I stayed overnight. During that night the two hour medical inspections continued mercilessly. I was fine and without discomfort and even thought that at one stage the bacon and egg breakfast was coming. Sadly, it was only 2am.
Above the bed I had a small interactive touch TV with internet key board attached to it on a tray. It was suspended from the ceiling by a complex arrangement of swiveling steel pipes and brackets. The bed also had a remote that would do all sorts of strange things to the mattress. When I was a bit bored I just amused myself with the movable bed and the TV and imagined a honeymoon.
Next day at 6.30 am I was wheeled to the eye clinic and the specialist surgeon looked at my eyes and told me the operation was perfect and very successful. Make sure you stop the car when you get driven back because the gas injected behind your eye needs time to adjust to the higher altitude of the Southern Highlands Mountains. When I told him we were travelling by public transport he told me he wasn’t keen on that idea.
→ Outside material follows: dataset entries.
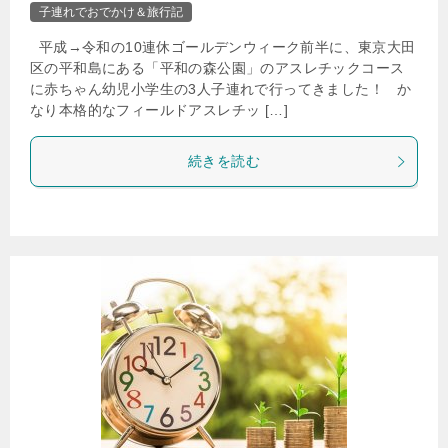
子連れでおでかけ＆旅行記
平成→令和の10連休ゴールデンウィーク前半に、東京大田
区の平和島にある「平和の森公園」のアスレチックコース
に赤ちゃん幼児小学生の3人子連れで行ってきました！ か
なり本格的なフィールドアスレチッ […]
続きを読む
If something happens, you won’t be able to ask the train driver to stop the train, will you, he said?
Fortunately, after Helvi phoned around, a good friend, (an American of course) offered to pick us up from the motel and drive us back to our home. We had not seen this old friend for some time. He had only just returned from California to spend time with his very old mom.
It turned out that my eye adjusted without any problems with higher altitude. I am still not seeing much. It is as if I am underwater with everything shimmering. That is normal and it will take a few weeks for the gas to be replaced by natural eye fluids. My eye will be as good as new. Marvelous what can be done with modern medical innovation…Thank you dear doctor Van Ho.
So, that’s that then. What next in aging?